Why has liberal democracy suddenly gone from appearing to be the only viable order, to a system apparently incapable of dealing with not only current day challenges, but also the even greater threats that lie seemingly just over the horizon? And what are those coming challenges, and how will they change the world as we know it? Finally, and perhaps most importantly, if the current social and political structures are not up to the task, what potential alternatives should be considered?
Based on his study of mankind’s origins and evolution, historian and author Yuval Noah Harari explores these pressing questions in his timely and thought-provoking book
21 Lessons for the 21st Century. In it he argues that the very advantage that not only separated Homo Sapiens from the rest of the animal kingdom but also catapulted us over all other human species --- the ability and in fact need to create stories --- he now sees as shackling us in the face of global problems. This gives him profound concerns for our future, and over his
21 Lessons, on topics ranging from the concrete, such as
Work,
Nationalism, and
War, to the abstract, such as
Liberty,
Humility and
Justice, he makes a clarion call for humankind to recognize the shortcomings and challenges of our innate behaviors, and how these have prevented us from addressing the existential crises he sees bearing down upon us.
Harari opens the book with a lesson that sets the stage for the reminder of the book, by describing the spreading
Disillusionment with economic and political structures, a situation evident in the West through the strengthening politics of populism and nativism, but visible also in various forms elsewhere in the world.
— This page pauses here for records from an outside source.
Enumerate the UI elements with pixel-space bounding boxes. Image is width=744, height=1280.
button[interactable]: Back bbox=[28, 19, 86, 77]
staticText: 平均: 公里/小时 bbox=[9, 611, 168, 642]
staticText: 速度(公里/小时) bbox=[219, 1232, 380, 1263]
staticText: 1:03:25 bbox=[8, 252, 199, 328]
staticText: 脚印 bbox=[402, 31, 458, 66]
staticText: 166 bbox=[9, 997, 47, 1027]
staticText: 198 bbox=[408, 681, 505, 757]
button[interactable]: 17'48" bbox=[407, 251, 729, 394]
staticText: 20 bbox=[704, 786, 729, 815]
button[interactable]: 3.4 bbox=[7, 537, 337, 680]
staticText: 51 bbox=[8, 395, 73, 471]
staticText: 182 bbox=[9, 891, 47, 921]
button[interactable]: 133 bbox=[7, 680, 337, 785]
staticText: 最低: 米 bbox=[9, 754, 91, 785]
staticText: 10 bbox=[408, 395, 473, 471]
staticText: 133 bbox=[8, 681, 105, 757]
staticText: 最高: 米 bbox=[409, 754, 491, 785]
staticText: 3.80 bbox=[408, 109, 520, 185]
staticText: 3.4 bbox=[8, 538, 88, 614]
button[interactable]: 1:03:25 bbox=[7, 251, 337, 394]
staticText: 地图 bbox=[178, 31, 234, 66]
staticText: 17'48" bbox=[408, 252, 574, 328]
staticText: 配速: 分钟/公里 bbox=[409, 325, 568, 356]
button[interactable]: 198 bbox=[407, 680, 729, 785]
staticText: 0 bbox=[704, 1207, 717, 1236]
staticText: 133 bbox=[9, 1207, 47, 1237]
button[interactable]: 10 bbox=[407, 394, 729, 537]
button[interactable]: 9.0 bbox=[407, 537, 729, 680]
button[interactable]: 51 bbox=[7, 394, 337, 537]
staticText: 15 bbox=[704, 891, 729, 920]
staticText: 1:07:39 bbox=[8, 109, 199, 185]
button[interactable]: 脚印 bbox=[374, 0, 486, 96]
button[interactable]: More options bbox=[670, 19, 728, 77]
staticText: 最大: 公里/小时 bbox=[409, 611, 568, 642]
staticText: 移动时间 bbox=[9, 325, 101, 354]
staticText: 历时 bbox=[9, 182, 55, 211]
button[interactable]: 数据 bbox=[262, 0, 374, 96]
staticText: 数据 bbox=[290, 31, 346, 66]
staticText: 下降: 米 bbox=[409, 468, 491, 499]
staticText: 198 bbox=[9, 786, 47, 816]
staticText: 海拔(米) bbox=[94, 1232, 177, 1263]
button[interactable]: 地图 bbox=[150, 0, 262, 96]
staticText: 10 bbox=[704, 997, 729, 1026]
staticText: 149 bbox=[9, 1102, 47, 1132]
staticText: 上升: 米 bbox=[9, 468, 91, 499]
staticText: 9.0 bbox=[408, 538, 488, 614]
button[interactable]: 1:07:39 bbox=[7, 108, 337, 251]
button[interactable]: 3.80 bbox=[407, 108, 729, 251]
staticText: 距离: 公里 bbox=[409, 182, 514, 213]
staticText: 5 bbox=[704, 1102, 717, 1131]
He notes that although
by the early 1990’s, thinkers and politicians alike hailed ‘the end of History’ … and that the refurbished liberal package of democracy, human rights, free markets, and government welfare services remained the only game in town [that, in fact,] history has not ended. (11)
Although the liberal story has not been completely rejected, he argues that many people have concluded that globalization has been detrimental to them, and so have turned inward to embrace nationalist policies.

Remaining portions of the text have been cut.